México D.F. Sábado 11 de septiembre de 2004
Gustavo Gordillo
Las cosas duran hasta que se acaban
La ley de hierro de la oligarquía expuesta por Michels decía que toda organización grande, como los partidos políticos, son gobernados invariablemente por oligarquías que se sirven a sí mismas antes que a sus miembros y menos aún que a los ciudadanos.
Hirschman, en uno de sus textos de mayor envergadura intelectual -Salida, voz y lealtad- especula en relación con la ley de Michels. Sugiere que para que un partido tome en cuenta a sus miembros, y por implicación a los ciudadanos, se requiere de un sistema de pocos partidos cuya distancia programática sea grande pero no insalvable.
Este es un de los puntos de partida para una de las más profundas reflexiones sobre el papel de la lealtad en la fortaleza y decadencia de las organizaciones. Hirschman reflexiona sobre los conceptos de voz y salida. El primero sería la manera típica de responder en organizaciones políticas cuando se está descontento con los resultados que ofrecen. Lo segundo opera típicamente en el ámbito económico: el desencanto del consumidor. Pero entre ambos términos hay una interacción porque la voz se potencia cuando existe una amenaza creíble de salida.
Pero el elemento crucial que añade nuevas dimensiones a esta interacción entre salida y voz tiene que ver con la lealtad. En principio la lealtad a un organismo aleja la salida y promueve la voz. La lealtad es mayor si se tiene la convicción de que su voz será escuchada sobre todo cuando existe descontento con la forma como el organismo se desempeña, sea porque el miembro en lo individual tiene influencia suficiente sea porque crea que otros harán posible la recuperación.
Un caso aún más complicado es cuando ese organismo es un bien público. Los bienes públicos tienen una característica básica: todos pueden consumirlos y de hecho nadie puede dejar de consumirlos a menos que abandone esa comunidad.
La política, suponemos -aunque cada vez se pone más en duda-, es un bien público. Significa que es también potencialmente un mal público. Se puede estar descontento digamos de un partido político, pero si se tienen ofertas relativamente diferenciadas existe una cierto mecanismo corrector. En este caso se presenta, como ocurre frecuentemente en las democracias, el transversalismo o el trasvestismo partidista.
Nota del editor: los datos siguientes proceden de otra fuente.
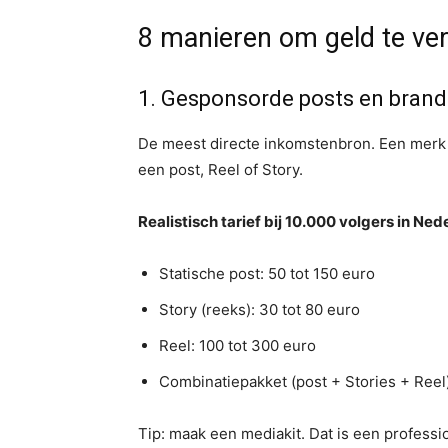
8 manieren om geld te ve
1. Gesponsorde posts en bran
De meest directe inkomstenbron. Een merk b
een post, Reel of Story.
Realistisch tarief bij 10.000 volgers in Ned
Statische post: 50 tot 150 euro
Story (reeks): 30 tot 80 euro
Reel: 100 tot 300 euro
Combinatiepakket (post + Stories + Reel)
Tip: maak een mediakit. Dat is een profess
También se puede dar el caso que el ciudadano está harto del sistema de partidos políticos. Tiene varias salidas creíbles, una de ellas abstenerse de participar en las elecciones. Esto afecta a los partidos, pero no demasiado porque se han acostumbrado en muchos países a sobrevivir con tasas relativamente altas de abstencionismo.
Pero un ciudadano abstencionista en las elecciones no quiere decir un ciudadano alejado de la política: puede ser miembro de diversas asociaciones cívicas. Este asociativismo fortalece la democracia -Tocqueville dixit-, pero paradójicamente puede mantener funcionando un sistema de partidos políticos poco representativo, es decir, defectuoso. Sin embargo, también puede tratarse de un ciudadano que renuncia a serlo. Se aleja simple y llanamente de todo quehacer público. Se refugia en su familia, por ejemplo.
ƑEn qué circunstancias esta sangría de ciudadanía se vuelve grave? Yo pienso que cuando se ha perdido el vínculo de lealtad. Es decir, cuando la persona que abandona la escena pública deja de importarle el daño que su salida inflige al organismo del cual se margina. Es decir, cuando deja de considerarlo un bien público.
La lealtad se robustece por una cierta dosis de autoengaño de los miembros leales. Autoengaño en el sentido de analizar con simpatía más que con rigor los síntomas de decadencia del organismo al que pertenece porque piensa que en el futuro se mejorará. Esa esperanza en el mejoramiento futuro depende de dos factores. Cómo se evalúa el desempeño anterior del organismo y cómo se evalúa a los operadores actuales del organismo.
El problema que tenemos en muchos países latinoamericanos es que tras haber pasado periodos largos y sin duda dramáticos de autoritarismo o dictadura, la evaluación del pasado respecto del sistema político es por lo menos muy polémica y divisiva. De suerte que el peso sobre la evaluación de los operadores actuales es todavía mayor.
Los operadores actuales se manejan en el contexto de un sistema que no tiene bien aceitados los mecanismos de autocorrección: la voz es fragmentada y las salidas son baratas. O a la mejor funcionan estos mecanismos, pero con un cierto retraso. Son como jugadores de póker que pagan por ver. Nada más que cuando abran las cartas, a lo mejor ya no hay nada que ver.
O como decía el filósofo de Güemes: las cosas duran hasta que se acaban.